How Muon’s Spectral Design Benefits Generalization: A Study on Imbalanced Data

Published in Submitted

The growing adoption of spectrum-aware matrix-valued optimizers such as Muon and Shampoo in deep learning motivates a systematic study of their generalization properties and, in particular, when they might outperform competitive algorithms. We approach this question by introducing appropriate simplifying abstractions as follows: First, we use imbalanced data as a testbed. Second, we study the canonical form of such optimizers, which is Spectral Gradient Descent (SpecGD)—each update step is $UV^T$ where $U\Sigma V^T$ is the truncated SVD of the gradient.
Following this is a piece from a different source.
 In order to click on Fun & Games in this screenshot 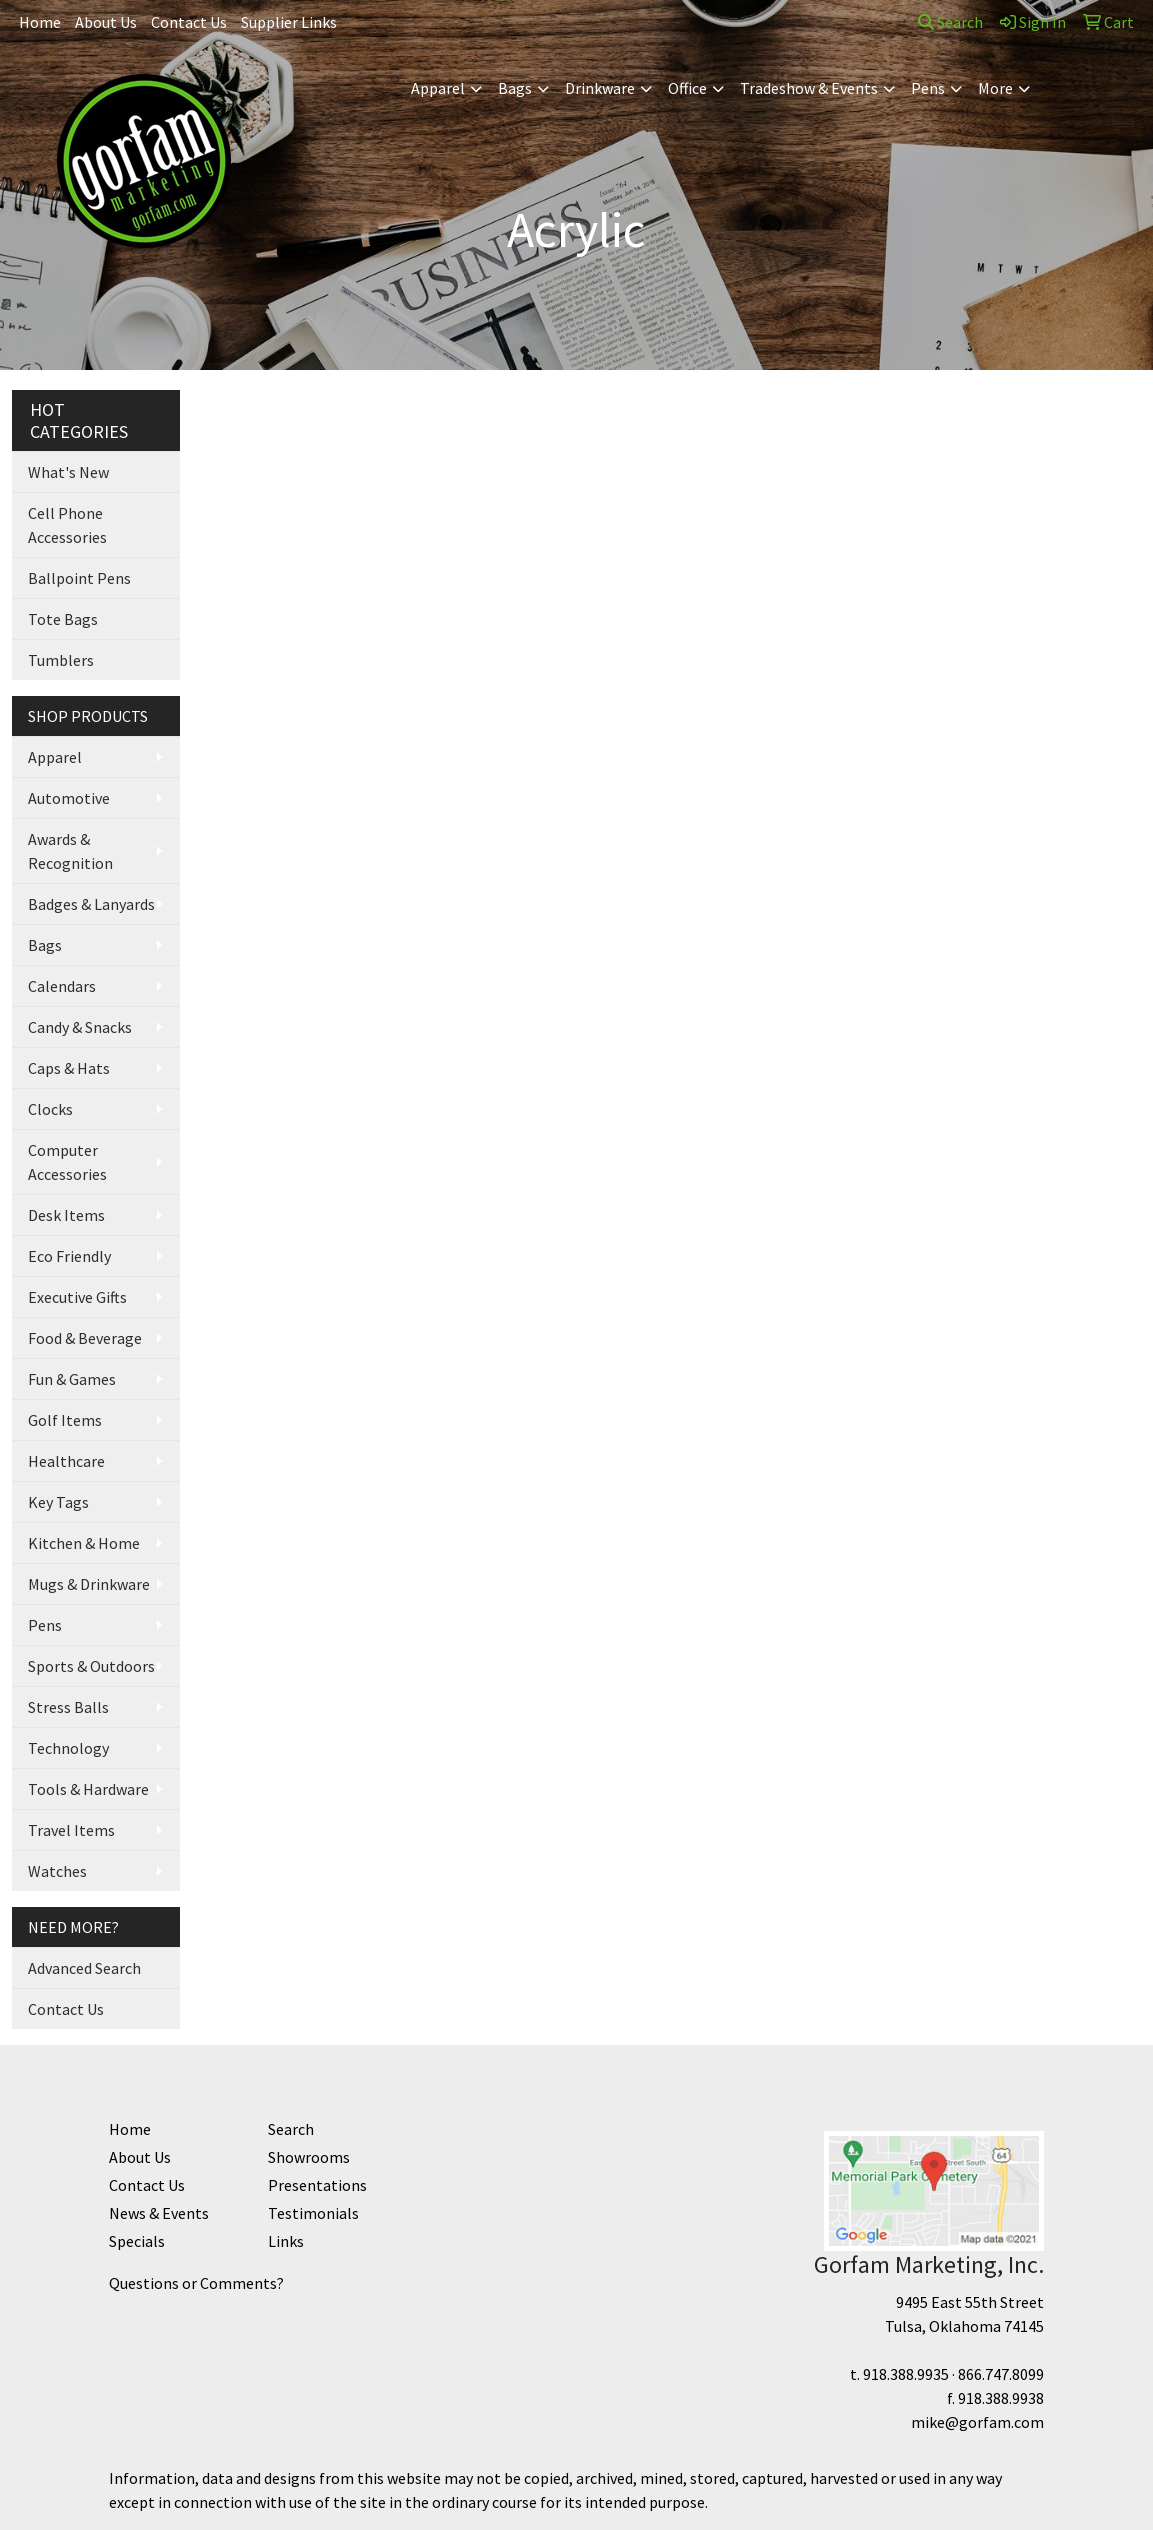, I will do `click(72, 1379)`.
Third, within this framework we identify a canonical setting for which we precisely quantify when SpecGD outperforms vanilla Euclidean GD. For a Gaussian mixture data model and both linear and bilinear models, we show that unlike GD, which prioritizes learning dominant principal components of the data first, SpecGD learns all principal components of the data at equal rates. We demonstrate how this translates to a growing gap in balanced accuracy favoring SpecGD early in training and further show that the gap remains consistent even when the GD counterpart uses adaptive step-sizes via normalization. By extending the analysis to deep linear models, we show that depth amplifies these effects. We empirically verify our theoretical findings on a variety of imbalanced datasets. Our experiments compare practical variants of spectral methods, like Muon and Shampoo, against their Euclidean counterparts and Adam. The results validate our findings that these spectral optimizers achieve superior generalization by promoting a more balanced learning of the data’s underlying components.